Los Angeles, September 28, 2023

Reprinted from World Cinema Review (September 2023).

Cain Thompson | Coming Out / 2015

different

by Douglas Messerli

 

Cain Thompson (screenwriter and director) Coming Out / 2015 [11 minutes]

 

Since the millennium a new genre has risen to which I have increasing hostility. These films usually begin as pretend gay narratives based on the coming out genre. The most common of these deal with a young man, locked in an all-gay world, in which he is finally determined to come out as straight.

     One can understand the writer’s and director’s good intentions in short films such as Different (2004) and Straight Out (2011), that by reversing the world order regarding sexuality, these creators imagine straight folk, put into the same conditions that LGBTQ people experience every day, presumably might witness the hypocrisy of attempting to demand gender and sexual norms.

     However, since these films are seen primarily in gay film festivals, one has to wonder how many heterosexuals actually get the chance to experience these straight dystopias. Moreover, the presumption in these films is that nearly all is focused on the choice of the other, the desire for gender, which is not at all the full vision of either the heterosexual or the homosexual worlds. Attraction to the same sex is only one small (if highly important) aspect of gay behavior and desire. Accordingly, in their simplistic dystopian fantasies, these “reversal” films are just as stereotypical, in some respects, as heterosexual films have been regarding LGBT behavior.
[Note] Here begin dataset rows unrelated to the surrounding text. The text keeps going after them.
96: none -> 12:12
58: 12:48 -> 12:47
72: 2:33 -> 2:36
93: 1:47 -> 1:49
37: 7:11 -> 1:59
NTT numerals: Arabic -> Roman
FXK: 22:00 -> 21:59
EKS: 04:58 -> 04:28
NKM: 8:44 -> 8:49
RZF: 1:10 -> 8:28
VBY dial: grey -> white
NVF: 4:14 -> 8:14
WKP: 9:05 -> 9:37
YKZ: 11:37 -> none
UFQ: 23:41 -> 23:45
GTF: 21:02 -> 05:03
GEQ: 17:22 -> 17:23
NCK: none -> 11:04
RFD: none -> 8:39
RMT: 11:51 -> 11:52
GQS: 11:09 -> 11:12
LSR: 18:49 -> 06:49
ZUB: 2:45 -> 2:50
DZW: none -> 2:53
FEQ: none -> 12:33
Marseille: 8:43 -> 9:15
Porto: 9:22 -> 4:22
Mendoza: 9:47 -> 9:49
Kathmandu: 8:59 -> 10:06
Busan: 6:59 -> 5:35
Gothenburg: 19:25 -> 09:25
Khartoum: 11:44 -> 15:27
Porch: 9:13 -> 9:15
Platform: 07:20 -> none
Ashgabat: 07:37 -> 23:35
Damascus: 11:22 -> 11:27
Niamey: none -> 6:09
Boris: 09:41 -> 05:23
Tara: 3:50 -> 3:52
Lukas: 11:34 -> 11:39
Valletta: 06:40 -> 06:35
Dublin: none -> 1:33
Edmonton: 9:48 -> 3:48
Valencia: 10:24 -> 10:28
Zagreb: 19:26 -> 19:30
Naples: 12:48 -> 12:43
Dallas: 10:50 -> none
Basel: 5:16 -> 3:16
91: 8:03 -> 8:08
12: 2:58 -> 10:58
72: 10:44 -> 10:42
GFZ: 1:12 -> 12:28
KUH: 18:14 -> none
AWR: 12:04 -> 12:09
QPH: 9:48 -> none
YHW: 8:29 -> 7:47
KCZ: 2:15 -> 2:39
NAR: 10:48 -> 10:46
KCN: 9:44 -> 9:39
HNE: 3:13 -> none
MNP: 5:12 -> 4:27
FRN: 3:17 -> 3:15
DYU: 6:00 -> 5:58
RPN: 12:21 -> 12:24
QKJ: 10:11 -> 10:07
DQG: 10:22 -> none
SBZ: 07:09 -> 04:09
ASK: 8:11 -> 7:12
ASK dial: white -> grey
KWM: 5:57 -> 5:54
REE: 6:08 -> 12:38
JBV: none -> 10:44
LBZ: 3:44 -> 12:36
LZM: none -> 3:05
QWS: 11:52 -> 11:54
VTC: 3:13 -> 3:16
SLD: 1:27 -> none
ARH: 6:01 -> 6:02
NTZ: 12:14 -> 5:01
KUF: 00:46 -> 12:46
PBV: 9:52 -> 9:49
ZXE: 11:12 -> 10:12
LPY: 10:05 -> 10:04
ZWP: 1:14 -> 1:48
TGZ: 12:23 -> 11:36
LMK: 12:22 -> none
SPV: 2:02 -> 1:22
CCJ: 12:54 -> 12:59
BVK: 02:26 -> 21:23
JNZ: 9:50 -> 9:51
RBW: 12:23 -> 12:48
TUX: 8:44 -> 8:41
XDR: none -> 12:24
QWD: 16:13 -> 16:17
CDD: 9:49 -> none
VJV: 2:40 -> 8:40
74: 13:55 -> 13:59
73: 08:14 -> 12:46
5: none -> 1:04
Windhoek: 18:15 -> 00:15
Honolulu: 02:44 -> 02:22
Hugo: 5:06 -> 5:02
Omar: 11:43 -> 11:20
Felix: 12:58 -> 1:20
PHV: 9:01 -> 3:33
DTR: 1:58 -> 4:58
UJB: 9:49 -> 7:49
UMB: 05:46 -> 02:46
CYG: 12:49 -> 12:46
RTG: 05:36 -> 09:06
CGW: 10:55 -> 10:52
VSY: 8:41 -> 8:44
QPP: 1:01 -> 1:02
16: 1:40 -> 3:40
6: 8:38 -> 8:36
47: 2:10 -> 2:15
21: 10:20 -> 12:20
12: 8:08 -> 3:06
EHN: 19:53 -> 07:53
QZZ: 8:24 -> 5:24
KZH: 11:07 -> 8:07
     Even so, I wasn’t quite prepared for the game-playing involved in Australian director Cain Thompson’s 2015 film Coming Out, which purposely leads its gay audiences astray into totally heterosexual territory, and does not at all belong in the list of LGBTQ films, even if it pretends to do so.

    In this ruse, Thompson presents an absolutely horrific family, who take delight daily evidently—father Keith Agius), mother (Sanda Eldridge), sister and her boyfriend, and even our so-called “hero’s” girlfriend—in homophobic statements and humor.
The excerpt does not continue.